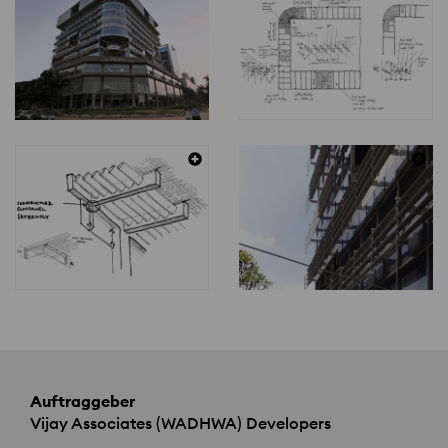
Auftraggeber
Vijay Associates (
WADHWA
) Developers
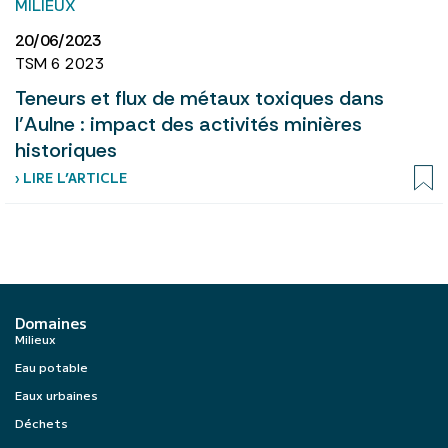
MILIEUX
20/06/2023
TSM 6 2023
Teneurs et flux de métaux toxiques dans
l’Aulne : impact des activités minières
historiques
› LIRE L’ARTICLE
Domaines
Milieux
Eau potable
Eaux urbaines
Déchets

= = =

### What the task asks
Each record above goes into the copy unchanged; the pictures do not.

### Task answer
Auftraggeber
Vijay Associates (
WADHWA
) Developers
MILIEUX
20/06/2023
TSM 6 2023
Teneurs et flux de métaux toxiques dans
l’Aulne : impact des activités minières
historiques
› LIRE L’ARTICLE
Domaines
Milieux
Eau potable
Eaux urbaines
Déchets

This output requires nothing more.